Im Februar unternahm unser Team eine Arbeitsreise nach Sumba – ein Reiseziel, das von Partnern aus Jakarta als potenzieller Investitionsstandort empfohlen wird. Während der Woche erkundeten wir die wichtigsten Touristengebiete, besuchten führende Hotels und beurteilten den aktuellen Stand der Infrastruktur auf der Insel.
Sumba hinterlässt dank seiner Natur und einzigartigen kulturellen Identität einen tiefen Eindruck. Die Insel bietet unberührte Strände, die mit denen von Nusa Dua vergleichbar sind, und bewahrt sich dennoch den Charme eines wilden und weitgehend unerschlossenen Gebiets. Diese Kombination aus natürlicher Schönheit und Authentizität hebt Sumba von anderen indonesischen Reisezielen ab.

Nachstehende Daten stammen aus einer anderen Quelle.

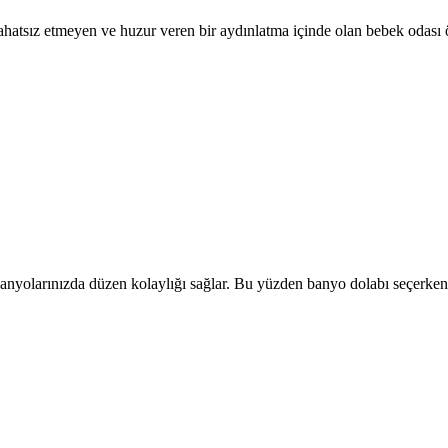
rahatsız etmeyen ve huzur veren bir aydınlatma içinde olan bebek odası 
anyolarınızda düzen kolaylığı sağlar. Bu yüzden banyo dolabı seçerken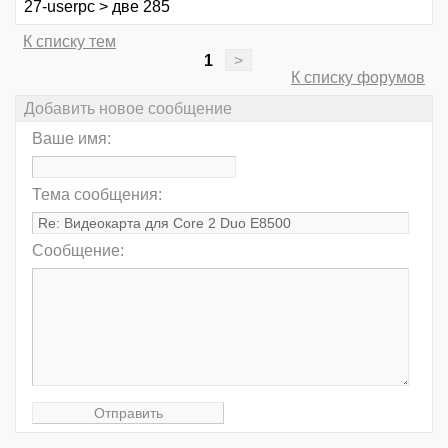
27-userpc > две 285
К списку тем
1
>
К списку форумов
Добавить новое сообщение
Ваше имя:
Тема сообщения:
Сообщение: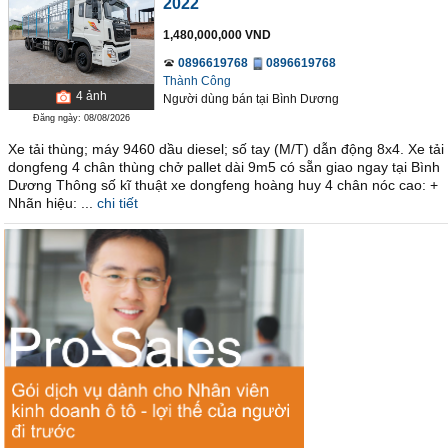
2022
1,480,000,000 VND
0896619768
0896619768
Thành Công
4
ảnh
Người dùng bán
tại
Bình Dương
Đăng ngày: 08/08/2026
Xe tải thùng; máy 9460 dầu diesel; số tay (M/T) dẫn động 8x4. Xe tải
dongfeng 4 chân thùng chở pallet dài 9m5 có sẵn giao ngay tại Bình
Dương Thông số kĩ thuật xe dongfeng hoàng huy 4 chân nóc cao: +
Nhãn hiệu: ...
chi tiết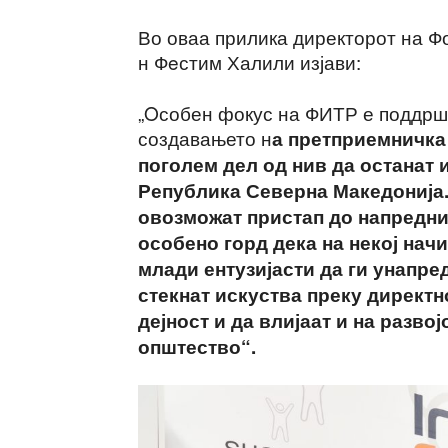
Во оваа прилика директорот на Фо
н Фeстим Халили изјави:
„Oсобен фокус на ФИТР е поддршк
создавањето н
а претприемничка 
поголем дел од нив да останат и
Република Северна Македонија.
овозможат пристап до напредни
особено горд дека на некој нач
млади ентузијасти да ги унапре
стекнат искуства преку директн
дејност и да влијаат и на разво
општество“.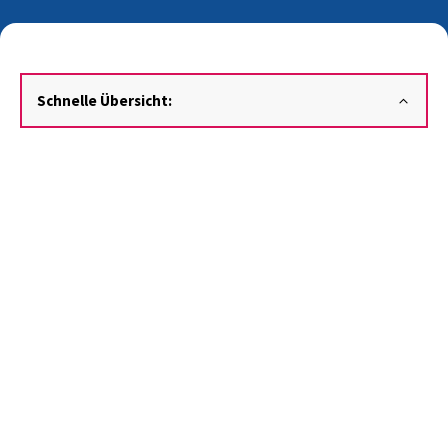
Schnelle Übersicht:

Aus Entwicklungssicht ist derzeit jedoch kaum ein Wachstumsschub erkennbar. Die meisten bestehenden Hotels wurden vor drei bis zehn Jahren erbaut, und nur wenige größere Neubauprojekte befinden sich im Bau. Die Wirtschaft der Insel ist nach wie vor stark landwirtschaftlich geprägt, die lokale Infrastruktur ist begrenzt, und europäische Gastronomie wird in der Regel nur in wenigen Hotels angeboten.
Derzeit konzentrieren sich Investoren hauptsächlich auf den Erwerb von preiswertem Land als langfristige Anlage. Die Wertsteigerung von Grundstücken hängt hier jedoch fast ausschließlich von der Regierungspolitik ab. Sollte Indonesien aktiv in die Infrastrukturentwicklung investieren, dürfte privates Kapital folgen.
Geschieht dies nicht, könnte die Insel noch viele Jahre in ihrem jetzigen Zustand verharren. Daher sollten Investitionen in Sumba heute eher als langfristige Zukunftsinvestition denn als kurzfristige Entwicklungschance betrachtet werden.